Moments after the attack, Howard chased the victim out of the house, prosecutors said, and threatened to kill him, according to other witnesses at the house.
Howard’s felonious assault conviction marks the third time he has been charged with such an offense involving a homeless man.
In 1994, prosecutors said, Howard beat a man with a napkin holder and cut him in the face with a box cutter during a fight at St. Bernard Catholic church. He cut another man’s face with a box cutter during a fight in 2006.
Howard pleaded guilty to aggravated assault, a felony of the fourth degree, in both of those cases when the victim did not appear for trial, prosecutors said.
Meeting at Leggett
AKRON: The Leggett Area Block Club’s monthly meeting will be 6 p.m. Tuesday in the Leggett school cafeteria, 333 E. Thornton St.
Topics will include Exterior Home Improvement Program (EHIP) grants, spring clean-up and renovations to Boss Park.
The public is invited.
COPLEY TWP.: Ben Campbell, the decorated Copley Township police officer who stopped a gunman’s mass rampage in 2011, is being honored with a Congressional Badge of Bravery.
Campbell will be recognized with the national award during a ceremony Monday with U.S. Sen. Sherrod Brown.
The medal is awarded annually by the U.S. Attorney General to “honor exceptional acts of bravery in the line of duty by federal, state and local law enforcement officers.”
Campbell is one of 10 local or state law enforcement officers being recognized across the U.S.
It was Campbell who on Aug. 7, 2011, tracked down and then killed mass murderer Michael Hance when the gunman refused orders to drop his weapon. On that day, Hance killed seven people and injured another during a shooting rampage in the township.
Campbell has won several awards for his actions, including a Valor Award by the Ohio Attorney General and a “Top Cop” award from the National Association of Police Organizations.
River turns black
LAKE TWP.: A Hartville company has been cited for violation of state law, after black dye from mulch drained into the Tuscarawas River.
The problem involving Metger-Ech Inc. at 1173 W. Maple St., was investigated by the Ohio Environmental Protection Agency.

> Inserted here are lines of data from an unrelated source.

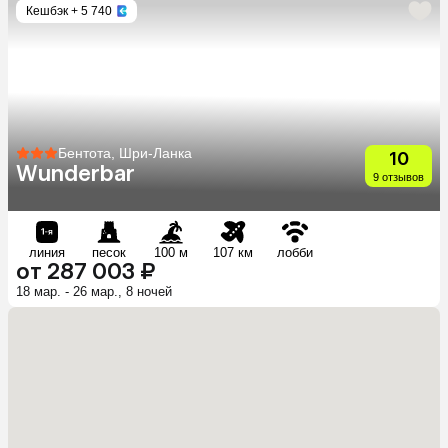
Кешбэк
+ 5 740
Бентота, Шри-Ланка
10
Wunderbar
9 отзывов
линия
песок
100 м
107 км
лобби
от 287 003 ₽
18 мар. - 26 мар., 8 ночей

The black dye was discovered last Saturday and affected several miles of the river that is about 7 feet wide.
There was no evidence of fish dying off or any environmental impacts, said agency spokesman Mike Settles.
The dye had reportedly been applied to the mulch on March 15 and then it rained, he said.
The company built a small dam to keep runoff away from the river south of Pontius Road, and the problem cleared up, Settles said.
The EPA will likely look further into the company’s permits and its mulch handling techniques, perhaps working with the Stark County Health Department, he said.
The firm was cited by the EPA for an unauthorized discharge to an Ohio stream.
A company official, contacted by the Beacon Journal, denied any knowledge of the problem.
Another dozen bicyclists are being sought for the FirstMerit Towpath Century Ride on May 18-19.
Up to 70 riders will pedal the length of the Towpath Trail from Cleveland through Akron to New Philadelphia to raise funds for the trail.
Bicyclists must each raise at least $750 on the ride. Riders can enter as individuals or a teams.
To date, 58 riders have committed.
For reservations and more information, go to www.ohioeriecanal.org.